3 ways to solve OpenClaw Gemini image recognition failures: common errors in OpenAI compatibility mode and native format configuration guide

When using OpenAI-compatible mode in OpenClaw to invoke Gemini models for image recognition, you'll often run into errors. This is a common pain point for developers configuring multimodal AI agents. This article dives deep into the root cause of the "Invalid JSON payload" error and provides three verified solutions to help you quickly fix OpenClaw Gemini image recognition failures.

Core Value: After reading this, you'll understand the key differences between OpenAI-compatible mode and the native Gemini API, master the correct configuration, and permanently resolve image recognition failures.

Error Symptoms of OpenClaw Gemini Image Recognition Failures

After configuring a Gemini model in OpenClaw, you'll often see the following typical error in the backend logs when attempting image recognition:

Invalid JSON payload received. Unknown name "patternProperties"
at 'tools[0].function_declarations[3].parameters.properties[4].value':
Cannot find field.

Invalid JSON payload received. Unknown name "const"
at 'tools[0].function_declarations[37].parameters.properties[0].value':
Cannot find field.

Key Characteristics of the OpenClaw Gemini Image Recognition Error

Characteristic	Specific Symptom	Diagnostic Significance
Error Location	`tools[0].function_declarations`	The issue lies in the tool-calling JSON Schema
Error Fields	`patternProperties`, `const`	JSON Schema keywords not supported by Gemini
Trigger Condition	Using OpenAI-compatible mode (`openai-completions`)	Incomplete format conversion
Frequency	High frequency, occasionally succeeds on retry	Schema validation is sometimes bypassed
Scope	Affects both image recognition and tool calling	Not an issue with the image itself

Quick Diagnosis of OpenClaw Gemini Image Recognition Failures

A common misconception is that Gemini's image recognition capabilities are flawed. In reality, testing the API directly using Gemini's official visual understanding demo works perfectly. The problem lies in the format incompatibility when OpenClaw forwards requests via OpenAI-compatible mode.

The verification method is simple:

# Direct call to Gemini API to test image recognition — works perfectly
import google.generativeai as genai
import PIL.Image

genai.configure(api_key="YOUR_GEMINI_API_KEY")
model = genai.GenerativeModel("gemini-2.5-flash")

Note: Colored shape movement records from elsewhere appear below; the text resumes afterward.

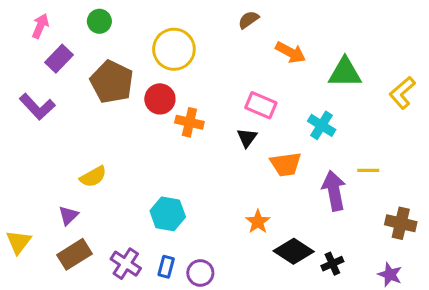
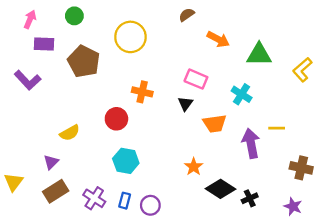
purple rectangle: (59, 59) -> (44, 44), turned 48
red circle: (160, 99) -> (116, 119), moved

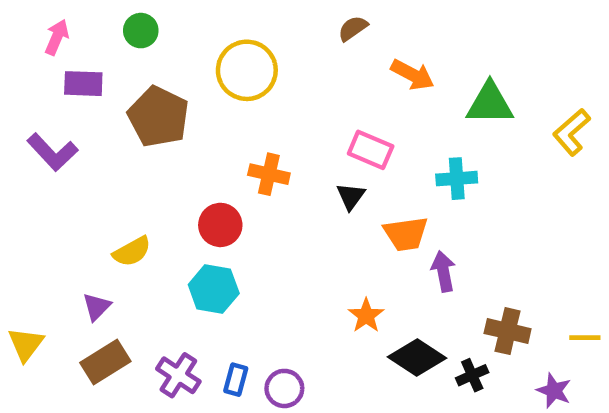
cyan cross: (242, 94) -> (457, 179), turned -36
yellow line: (277, 128) -> (585, 338), moved
purple arrow: (251, 143) -> (443, 271), moved, size x0.7
cyan hexagon: (126, 161) -> (214, 289), moved
brown cross: (301, 168) -> (508, 331), moved

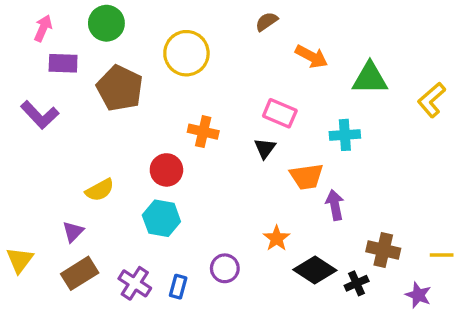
green circle: (141, 31) -> (106, 23), size x1.4
purple circle: (284, 388) -> (225, 268), moved

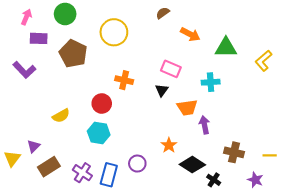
purple triangle: (73, 232) -> (34, 146), moved
black cross: (357, 283) -> (214, 180), moved, turned -32
blue rectangle: (178, 287) -> (109, 175), size x1.6

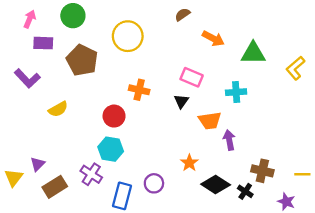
yellow semicircle: (61, 116) -> (58, 109), moved
purple cross: (82, 173) -> (91, 174), moved
black cross: (214, 180) -> (245, 191), moved

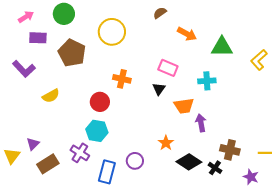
pink arrow: (30, 19) -> (26, 17), turned 35

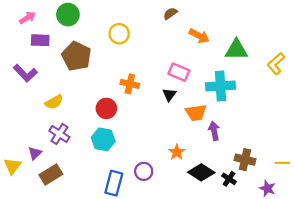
yellow circle: (112, 32) -> (119, 34), size x0.7
cyan cross: (207, 81) -> (220, 86), size x1.5
purple cross: (80, 153) -> (59, 134), moved

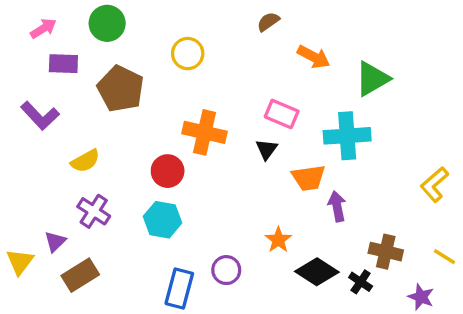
green triangle: (236, 50) -> (372, 79), turned -30
yellow L-shape: (276, 64) -> (434, 184), moved
orange cross: (130, 84) -> (204, 132), size x1.4
yellow line: (282, 163) -> (444, 257), turned 32

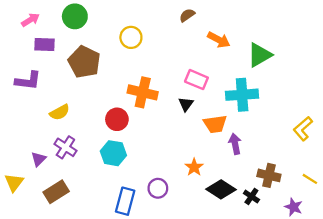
purple L-shape: (40, 116) -> (28, 81), turned -40
purple triangle: (55, 242) -> (39, 159), moved

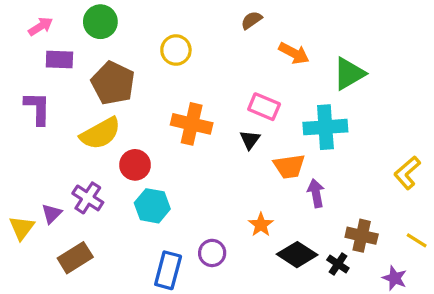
purple L-shape: (28, 81) -> (37, 108), turned -96
yellow semicircle: (60, 112) -> (100, 133), moved, size x1.5
red circle: (117, 119) -> (135, 165), moved
yellow triangle: (14, 182) -> (22, 228), moved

image = PIL.Image.open("test.jpg")
response = model.generate_content(["Describe this image", image])
print(response.text)  # ✅ Normal output of image description

🎯 Diagnostic Advice: If you encounter Gemini image recognition issues in OpenClaw, first use the method above to confirm that your API key and the model itself are functioning correctly. You can also quickly test Gemini's visual understanding capabilities via the APIYI (apiyi.com) platform, which automatically handles format compatibility issues.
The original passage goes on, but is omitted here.